Despite getting my flu shot early this year I seem to have contracted it. Oh well, maybe it’ll be shorter and milder than it otherwise would’ve been: think positive, Greg! Being sick I’ve little inspiration to write so OctPoWriMo may be over for me. But, when my head isn’t pounding, I can try to catch up on some of my favorite blogs, maybe even discover some new ones (still trying to be in a glass-half-full mindset).
{As a side note, the positive thinking must’ve helped; my fever broke late this evening. As you might’ve guessed, I worked off and on on this ramble – I don’t rant – all day today.}
I started to read through some of the posts from OctPoWriMo that I’d missed yesterday and found some lovely ones. I also found one from Bastet that made me shake my head in technology-induced frustration: a lovely trimeric. I emphasized the form’s name because it’s one I have recently learned, have written several poems using it, and really like. It is also one that autocorrect “fixed” for me a dozen or so times to “trimetric”! I’ve spent – off and on – a couple of hours finding and fixing autocorrect’s help on that one word between yesterday and today; I think I found and fixed them all, though I’m not positive of that. Why did it take so long, you ask? Well, that’s including the the umpteen times I typed and overrode autocorrect on the word trimeric, hoping to teach my iOS device that I want to spell it that way! It is still fighting me, if you happen to be interested …

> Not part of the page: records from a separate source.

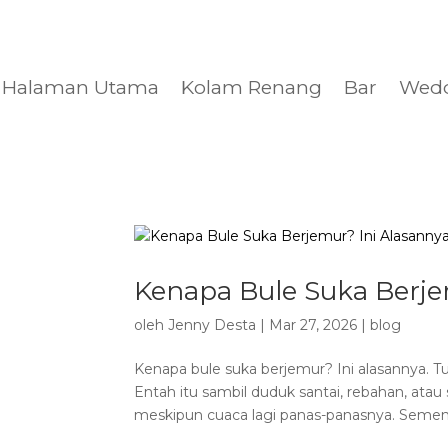
Halaman Utama
Kolam Renang
Bar
Wed
Kenapa Bule Suka Berje
oleh
Jenny Desta
|
Mar 27, 2026
|
blog
Kenapa bule suka berjemur? Ini alasannya. Tu
Entah itu sambil duduk santai, rebahan, ata
meskipun cuaca lagi panas-panasnya. Sementa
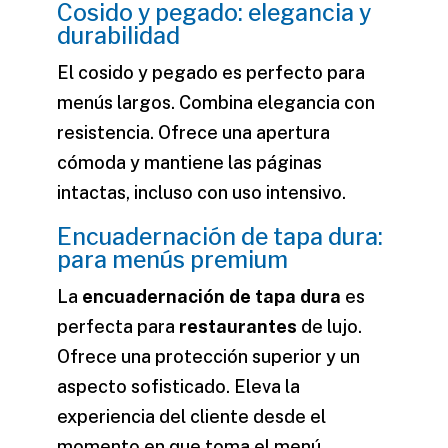
Cosido y pegado: elegancia y
durabilidad
El cosido y pegado es perfecto para
menús largos. Combina elegancia con
resistencia. Ofrece una apertura
cómoda y mantiene las páginas
intactas, incluso con uso intensivo.
Encuadernación de tapa dura:
para menús premium
La
encuadernación de tapa dura
es
perfecta para
restaurantes
de lujo.
Ofrece una protección superior y un
aspecto sofisticado. Eleva la
experiencia del cliente desde el
momento en que toma el menú.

I then began to think of all the times my iOS devices have “helped” me that I know of: they love to switch up certain words and I often don’t catch it because when I proof (I know, it doesn’t look like it but I do proof read – usually) I read what I think should be there, not what is there wrongly. I wonder how many times it’s “helped” that I’m oblivious to? (In case you’re wondering, I do the majority of my writing, for various reasons, on my mobile devices.) I have thought that one of these days I might like to change my laptop, down the road a few more years, to an Apple and abandon the Windows/Microsoft platform altogether. Since it’s a long way away from happening, I suppose the point is, well, pointless, but these incidents do make me ponder upon if that’s really a good idea.
Yesterday, despite not feeling at all like it, I had other things that had to be done, all PC/tablet related stuff. And I had dozens of pages that needed to be printed. Last Black Friday I finally scored a deal on a printer that is air print-compatible and prints wirelessly from the laptop; I have to tell you, I was stoked to finally have this ability! The first thing out of the gate the laptop needed to update and reboot – a mere 29 critical updates. I think Microsoft somehow “watches” me and they know when this is going to be the absolute most inconvenient time to automatically do it; usually it’s Sunday morning when I need to load or print a lesson/outline. I almost teared up as I realized what was happening, the computer counting fiendishly down with no way for me to stop the update.
When I finally finished all the update/restart cycles, I just wanted to get on with what needed done. The wireless card then decided to take a nap: “No internet connection for you!” a very soup-nazi sounding voice said. No, really; I heard it. A few troubleshooting-checks later and finally – connection! Then the printer decided to play along, “I’m off line and you can’t do anything about it! Nah, nah, nah!”, it taunted me. The printer and laptop conspire this way a lot.
I devised a rather devilish scheme to trick the printer: I’ll save my work to the cloud and then print it from the iPad; the iOS always fools the printer into working! I felt like a genius because it actually worked. Of course that feeling was short lived when I realized I’d been helped by the spellchecker on the laptop, too, and needed to edit the documents on it, up load them – again – and switch back to the iPad to finally print them. Talk about a real, honest-to-goodness headache, I had one! But, after way too long, I pevailed; I outsmarted the “machines” and got the work done.
As I began to power down the laptop I heard a familiar clunking-whir sound; the printer began spitting out documents – in duplicate – of what I’d asked of it hours ago.
Sometimes I truly do hate technology.